Un viaje al reino de los fantasmas: es
septiembre de 1985. Gobierna Alfonsín, y en Occidente anochece en el mundo
bipolar. Trabajo por entonces en la sección Opinión de Clarín, y me ceden
invitaciones oficiales para viajar a Francia y a Alemania Occidental.
La agenda de Bonn incluye un tour a
Berlín Este, es decir a Alemania comunista.
En el micro que nos traslada nos van
previniendo, medio con chistes, que sonriéramos a los guardias comunistas, no
fuera a suceder que nos dejaran detenidos allí.
Cruzamos el Muro, y, visitando el
monumento al soldado desconocido, descubrí, de pronto, que me había alejado de
mi grupo. Y regresé apurado mientras me ganaba la ansiedad.

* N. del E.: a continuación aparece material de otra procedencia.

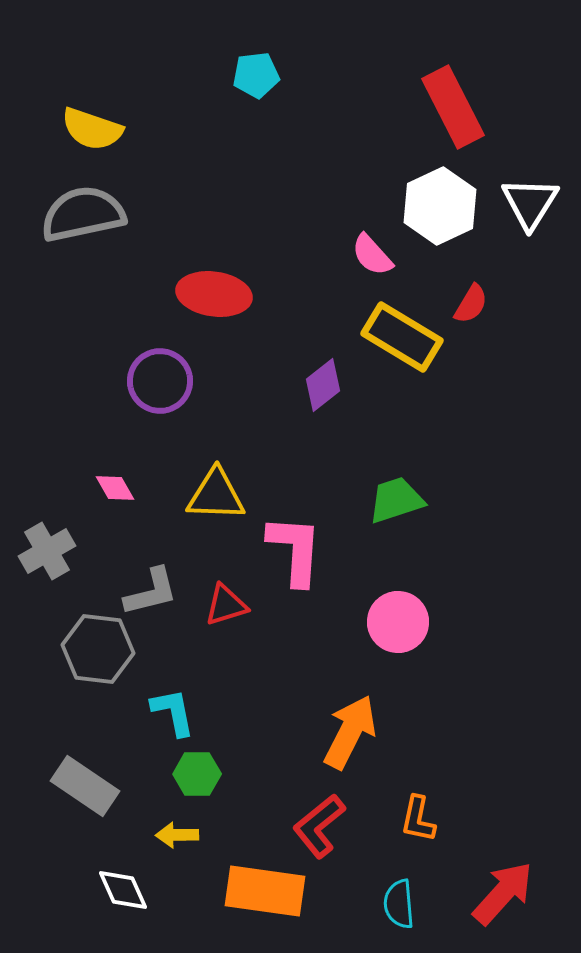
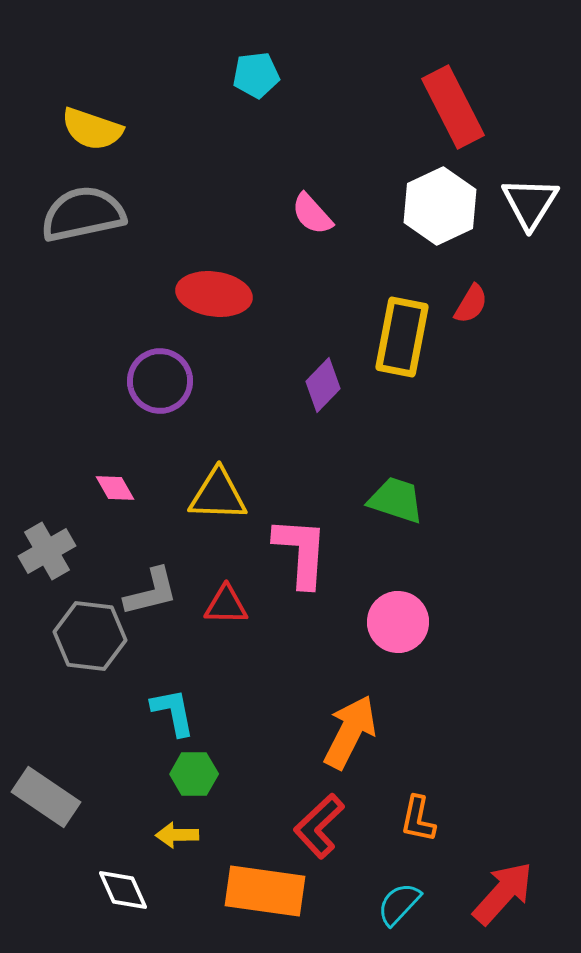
pink semicircle: moved 60 px left, 41 px up
yellow rectangle: rotated 70 degrees clockwise
purple diamond: rotated 8 degrees counterclockwise
yellow triangle: moved 2 px right
green trapezoid: rotated 36 degrees clockwise
pink L-shape: moved 6 px right, 2 px down
red triangle: rotated 18 degrees clockwise
gray hexagon: moved 8 px left, 13 px up
green hexagon: moved 3 px left
gray rectangle: moved 39 px left, 11 px down
red L-shape: rotated 4 degrees counterclockwise
cyan semicircle: rotated 48 degrees clockwise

Yo, que había militado pocos años antes
en una agrupación estudiantil de izquierda, que tenía muy clara la perversa
propaganda occidental contra el socialismo, entré casi en la angustia de creer
esa propaganda.
El miedo y el prejuicio.
Bastante tiempo antes, en mi
adolescencia, mi viejo era el típico ciudadano esponja que absorbía a través de
los diarios y la televisión todos esos miedos y prejuicios que fogoneaba la
propaganda. Opinaba que el comunismo es un cáncer y que el peronismo es un
cáncer, pero se negaba a fundamentarlo. Como también proclamaba su credo
meritocrático porque, según él, “el Estado no te da nada, sólo te quita”. No
importaba que él viviera con su sastrería militar de la clientela del Estado,
ni que se hubiera construido una hermosa casa con detalles de lujo gracias a un
crédito del Banco Hipotecario del Estado peronista por el que pagaba moneditas.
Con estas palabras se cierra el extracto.